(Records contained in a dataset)
....

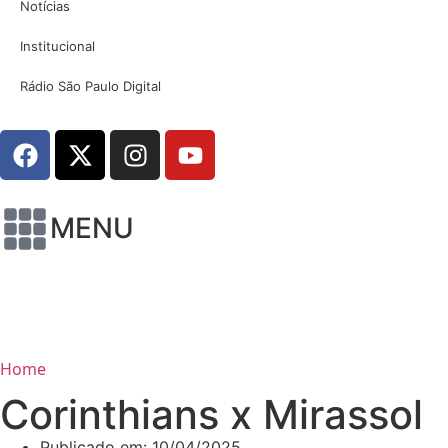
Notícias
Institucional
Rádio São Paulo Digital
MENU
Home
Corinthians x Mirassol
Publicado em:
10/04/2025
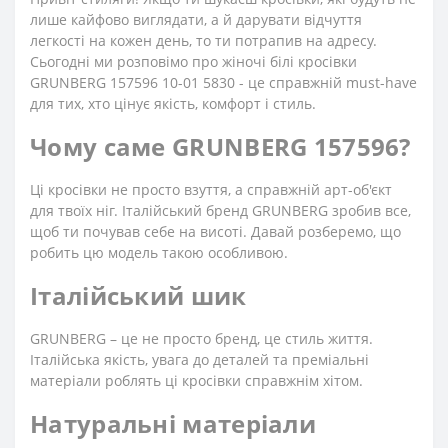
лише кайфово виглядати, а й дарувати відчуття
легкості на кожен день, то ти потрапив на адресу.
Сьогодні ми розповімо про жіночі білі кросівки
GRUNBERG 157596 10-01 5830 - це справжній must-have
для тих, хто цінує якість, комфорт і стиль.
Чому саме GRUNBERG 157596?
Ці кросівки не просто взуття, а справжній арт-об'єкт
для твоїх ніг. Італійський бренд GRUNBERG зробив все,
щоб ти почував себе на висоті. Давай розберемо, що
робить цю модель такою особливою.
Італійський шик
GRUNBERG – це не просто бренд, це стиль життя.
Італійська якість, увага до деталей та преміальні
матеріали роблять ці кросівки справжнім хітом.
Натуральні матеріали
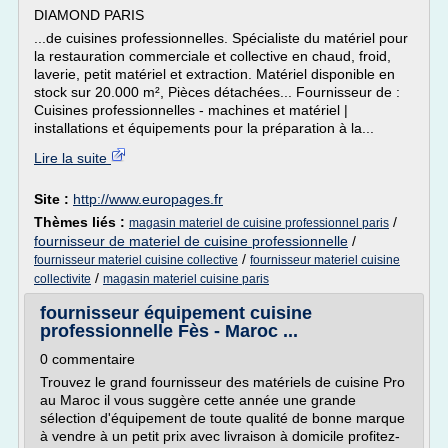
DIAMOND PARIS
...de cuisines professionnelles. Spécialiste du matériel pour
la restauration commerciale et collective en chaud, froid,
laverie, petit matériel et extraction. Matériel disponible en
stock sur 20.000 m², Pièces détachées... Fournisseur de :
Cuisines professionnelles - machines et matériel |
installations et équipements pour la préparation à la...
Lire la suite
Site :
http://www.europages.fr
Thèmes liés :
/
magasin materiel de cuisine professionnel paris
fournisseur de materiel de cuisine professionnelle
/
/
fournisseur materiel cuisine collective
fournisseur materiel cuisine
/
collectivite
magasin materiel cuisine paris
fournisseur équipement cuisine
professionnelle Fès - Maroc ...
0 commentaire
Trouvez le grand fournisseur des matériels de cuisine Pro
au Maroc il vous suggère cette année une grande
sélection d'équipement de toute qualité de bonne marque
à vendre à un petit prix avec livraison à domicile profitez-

....

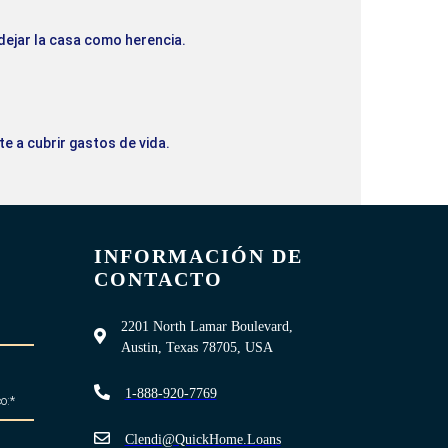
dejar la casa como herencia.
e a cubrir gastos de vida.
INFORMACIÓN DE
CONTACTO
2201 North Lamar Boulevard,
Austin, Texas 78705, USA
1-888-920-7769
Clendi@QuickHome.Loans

....

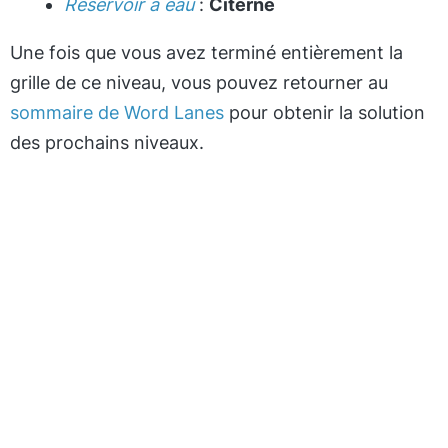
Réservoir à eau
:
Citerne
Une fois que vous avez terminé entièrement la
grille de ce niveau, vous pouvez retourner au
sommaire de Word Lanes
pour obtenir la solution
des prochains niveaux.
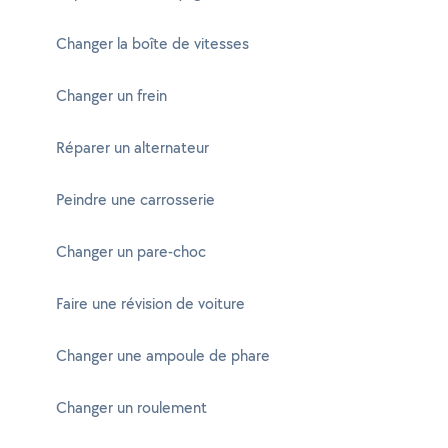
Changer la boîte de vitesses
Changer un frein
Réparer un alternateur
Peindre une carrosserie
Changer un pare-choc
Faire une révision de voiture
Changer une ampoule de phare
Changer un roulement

....

(What is being asked) Your output should be the lines above from the one that contains "щоб ти почував" through the one that contains "DIAMOND PARIS", word for word, with pictures left out.

(Final answer)
щоб ти почував себе на висоті. Давай розберемо, що
робить цю модель такою особливою.
Італійський шик
GRUNBERG – це не просто бренд, це стиль життя.
Італійська якість, увага до деталей та преміальні
матеріали роблять ці кросівки справжнім хітом.
Натуральні матеріали
DIAMOND PARIS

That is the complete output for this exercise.